==== RECORDS TO PROCESS ====

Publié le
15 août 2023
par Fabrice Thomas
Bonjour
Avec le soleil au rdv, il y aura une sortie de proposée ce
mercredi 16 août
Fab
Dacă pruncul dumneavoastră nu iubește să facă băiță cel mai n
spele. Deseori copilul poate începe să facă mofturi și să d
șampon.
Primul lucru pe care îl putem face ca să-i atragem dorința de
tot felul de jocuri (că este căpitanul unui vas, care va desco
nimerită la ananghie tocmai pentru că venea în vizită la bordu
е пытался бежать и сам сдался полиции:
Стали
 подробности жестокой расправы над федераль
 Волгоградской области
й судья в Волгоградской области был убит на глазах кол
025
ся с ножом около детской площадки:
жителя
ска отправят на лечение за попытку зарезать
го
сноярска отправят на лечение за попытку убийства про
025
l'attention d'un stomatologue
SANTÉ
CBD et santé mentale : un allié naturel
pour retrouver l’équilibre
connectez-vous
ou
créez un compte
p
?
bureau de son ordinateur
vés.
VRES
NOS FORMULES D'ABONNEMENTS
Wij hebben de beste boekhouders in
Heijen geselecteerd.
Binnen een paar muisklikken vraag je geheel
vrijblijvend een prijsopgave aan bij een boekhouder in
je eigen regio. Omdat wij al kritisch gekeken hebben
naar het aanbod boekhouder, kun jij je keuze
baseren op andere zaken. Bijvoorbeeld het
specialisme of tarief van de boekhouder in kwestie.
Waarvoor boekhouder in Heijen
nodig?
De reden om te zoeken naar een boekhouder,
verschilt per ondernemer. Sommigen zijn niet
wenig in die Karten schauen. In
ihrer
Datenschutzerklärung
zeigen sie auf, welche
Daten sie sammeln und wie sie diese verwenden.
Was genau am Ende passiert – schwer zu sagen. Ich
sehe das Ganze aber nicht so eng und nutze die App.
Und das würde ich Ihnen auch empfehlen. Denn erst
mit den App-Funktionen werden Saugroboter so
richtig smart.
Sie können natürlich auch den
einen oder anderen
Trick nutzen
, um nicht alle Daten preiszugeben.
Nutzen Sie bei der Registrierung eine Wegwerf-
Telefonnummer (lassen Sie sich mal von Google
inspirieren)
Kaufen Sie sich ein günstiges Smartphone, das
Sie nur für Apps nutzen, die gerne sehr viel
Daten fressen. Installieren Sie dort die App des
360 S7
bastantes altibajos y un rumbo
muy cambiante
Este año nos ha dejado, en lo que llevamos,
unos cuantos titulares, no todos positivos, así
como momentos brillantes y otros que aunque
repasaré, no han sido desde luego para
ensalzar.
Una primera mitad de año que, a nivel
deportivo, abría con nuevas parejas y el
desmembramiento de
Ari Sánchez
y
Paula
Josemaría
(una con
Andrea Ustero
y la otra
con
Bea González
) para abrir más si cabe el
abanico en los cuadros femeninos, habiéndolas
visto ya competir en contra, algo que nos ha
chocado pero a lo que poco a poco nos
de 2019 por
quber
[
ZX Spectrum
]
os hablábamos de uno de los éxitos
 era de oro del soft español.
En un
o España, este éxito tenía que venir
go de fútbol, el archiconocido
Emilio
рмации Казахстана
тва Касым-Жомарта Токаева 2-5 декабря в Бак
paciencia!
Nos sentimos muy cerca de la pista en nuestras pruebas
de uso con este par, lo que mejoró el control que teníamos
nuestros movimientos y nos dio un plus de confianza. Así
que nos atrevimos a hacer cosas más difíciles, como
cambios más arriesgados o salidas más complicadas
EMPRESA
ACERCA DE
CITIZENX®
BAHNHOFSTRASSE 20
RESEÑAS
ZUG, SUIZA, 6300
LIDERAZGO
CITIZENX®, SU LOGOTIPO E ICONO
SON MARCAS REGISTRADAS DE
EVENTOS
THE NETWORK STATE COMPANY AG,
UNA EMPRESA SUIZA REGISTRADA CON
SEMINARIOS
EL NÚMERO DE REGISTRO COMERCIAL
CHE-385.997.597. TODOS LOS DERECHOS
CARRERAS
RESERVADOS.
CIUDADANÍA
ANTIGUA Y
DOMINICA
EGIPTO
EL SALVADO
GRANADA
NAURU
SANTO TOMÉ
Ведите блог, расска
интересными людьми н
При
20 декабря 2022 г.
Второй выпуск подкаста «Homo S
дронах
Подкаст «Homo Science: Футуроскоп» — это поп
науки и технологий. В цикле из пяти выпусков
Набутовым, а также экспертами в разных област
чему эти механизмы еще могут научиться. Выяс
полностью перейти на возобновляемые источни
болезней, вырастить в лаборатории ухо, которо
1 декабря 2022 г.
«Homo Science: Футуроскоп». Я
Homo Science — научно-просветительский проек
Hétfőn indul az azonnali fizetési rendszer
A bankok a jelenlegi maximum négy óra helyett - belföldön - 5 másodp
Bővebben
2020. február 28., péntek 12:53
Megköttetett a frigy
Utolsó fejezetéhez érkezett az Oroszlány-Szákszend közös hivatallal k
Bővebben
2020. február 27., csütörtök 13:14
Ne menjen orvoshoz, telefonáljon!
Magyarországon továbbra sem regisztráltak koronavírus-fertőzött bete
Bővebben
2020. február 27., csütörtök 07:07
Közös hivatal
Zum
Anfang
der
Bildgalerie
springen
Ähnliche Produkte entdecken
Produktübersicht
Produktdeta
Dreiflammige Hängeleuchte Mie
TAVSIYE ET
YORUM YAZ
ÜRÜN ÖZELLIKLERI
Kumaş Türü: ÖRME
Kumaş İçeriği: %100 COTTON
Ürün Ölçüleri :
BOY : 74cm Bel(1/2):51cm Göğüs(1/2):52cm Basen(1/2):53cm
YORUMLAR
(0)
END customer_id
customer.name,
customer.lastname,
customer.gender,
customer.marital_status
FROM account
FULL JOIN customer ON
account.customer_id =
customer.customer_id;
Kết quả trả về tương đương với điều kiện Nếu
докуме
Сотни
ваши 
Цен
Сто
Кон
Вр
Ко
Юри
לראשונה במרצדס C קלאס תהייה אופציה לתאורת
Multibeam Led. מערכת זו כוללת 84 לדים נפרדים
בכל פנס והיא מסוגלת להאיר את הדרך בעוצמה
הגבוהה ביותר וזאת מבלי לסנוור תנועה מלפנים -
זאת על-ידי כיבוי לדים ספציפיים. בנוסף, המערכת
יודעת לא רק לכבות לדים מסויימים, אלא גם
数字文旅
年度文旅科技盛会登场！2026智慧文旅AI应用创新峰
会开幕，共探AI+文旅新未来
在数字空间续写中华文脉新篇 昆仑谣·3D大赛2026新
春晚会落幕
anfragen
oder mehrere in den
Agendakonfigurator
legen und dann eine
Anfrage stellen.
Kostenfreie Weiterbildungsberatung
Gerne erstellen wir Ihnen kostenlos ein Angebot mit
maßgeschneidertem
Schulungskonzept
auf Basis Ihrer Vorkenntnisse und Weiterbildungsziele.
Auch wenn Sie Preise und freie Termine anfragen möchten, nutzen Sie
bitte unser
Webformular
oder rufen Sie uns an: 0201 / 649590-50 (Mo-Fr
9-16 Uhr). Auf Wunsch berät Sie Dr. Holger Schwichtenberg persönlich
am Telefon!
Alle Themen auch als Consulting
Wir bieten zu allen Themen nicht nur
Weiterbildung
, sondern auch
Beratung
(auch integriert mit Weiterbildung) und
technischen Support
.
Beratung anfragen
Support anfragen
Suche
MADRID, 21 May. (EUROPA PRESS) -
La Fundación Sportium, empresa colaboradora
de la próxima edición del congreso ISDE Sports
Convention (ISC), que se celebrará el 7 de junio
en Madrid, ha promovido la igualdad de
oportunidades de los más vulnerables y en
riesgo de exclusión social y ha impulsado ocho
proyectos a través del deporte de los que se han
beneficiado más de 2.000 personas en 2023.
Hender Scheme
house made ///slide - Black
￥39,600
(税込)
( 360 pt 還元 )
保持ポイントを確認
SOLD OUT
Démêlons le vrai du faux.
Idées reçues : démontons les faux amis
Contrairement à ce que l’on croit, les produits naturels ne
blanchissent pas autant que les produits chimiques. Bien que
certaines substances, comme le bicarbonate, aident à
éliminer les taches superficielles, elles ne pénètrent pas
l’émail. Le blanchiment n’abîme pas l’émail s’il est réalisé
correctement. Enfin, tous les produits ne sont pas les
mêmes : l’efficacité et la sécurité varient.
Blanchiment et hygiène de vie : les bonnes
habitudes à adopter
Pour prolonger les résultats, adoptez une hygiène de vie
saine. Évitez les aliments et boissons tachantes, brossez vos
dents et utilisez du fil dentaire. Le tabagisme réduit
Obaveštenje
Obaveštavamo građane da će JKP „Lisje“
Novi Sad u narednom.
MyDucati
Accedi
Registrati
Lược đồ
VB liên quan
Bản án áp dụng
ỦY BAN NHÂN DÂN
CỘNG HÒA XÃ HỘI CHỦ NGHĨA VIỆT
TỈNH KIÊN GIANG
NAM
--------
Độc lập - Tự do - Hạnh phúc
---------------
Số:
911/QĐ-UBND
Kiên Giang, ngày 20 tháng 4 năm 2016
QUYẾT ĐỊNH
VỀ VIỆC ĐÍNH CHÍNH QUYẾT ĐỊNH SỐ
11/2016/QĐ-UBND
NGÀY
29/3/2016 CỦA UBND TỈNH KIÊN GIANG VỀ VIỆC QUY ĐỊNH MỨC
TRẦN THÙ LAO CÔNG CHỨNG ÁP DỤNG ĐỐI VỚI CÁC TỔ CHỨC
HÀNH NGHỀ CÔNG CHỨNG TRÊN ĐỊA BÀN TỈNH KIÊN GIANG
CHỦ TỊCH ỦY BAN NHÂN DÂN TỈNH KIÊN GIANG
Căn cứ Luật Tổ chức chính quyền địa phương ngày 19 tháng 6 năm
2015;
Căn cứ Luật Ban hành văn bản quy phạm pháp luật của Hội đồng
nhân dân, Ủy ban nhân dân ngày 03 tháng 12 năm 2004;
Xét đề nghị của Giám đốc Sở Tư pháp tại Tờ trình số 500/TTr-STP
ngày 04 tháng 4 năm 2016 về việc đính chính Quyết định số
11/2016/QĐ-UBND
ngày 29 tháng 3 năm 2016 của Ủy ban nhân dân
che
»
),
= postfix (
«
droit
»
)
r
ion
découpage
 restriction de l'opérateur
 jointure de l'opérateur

====

TASK ITEM => Once you find the line with "sehe das Ganze" above, print it and every line after it up to and including the line with "Kaufen Sie sich ein günstiges Smartphone, das", exactly as written and nothing else.

WRITTEN RESPONSE =>
sehe das Ganze aber nicht so eng und nutze die App.
Und das würde ich Ihnen auch empfehlen. Denn erst
mit den App-Funktionen werden Saugroboter so
richtig smart.
Sie können natürlich auch den
einen oder anderen
Trick nutzen
, um nicht alle Daten preiszugeben.
Nutzen Sie bei der Registrierung eine Wegwerf-
Telefonnummer (lassen Sie sich mal von Google
inspirieren)
Kaufen Sie sich ein günstiges Smartphone, das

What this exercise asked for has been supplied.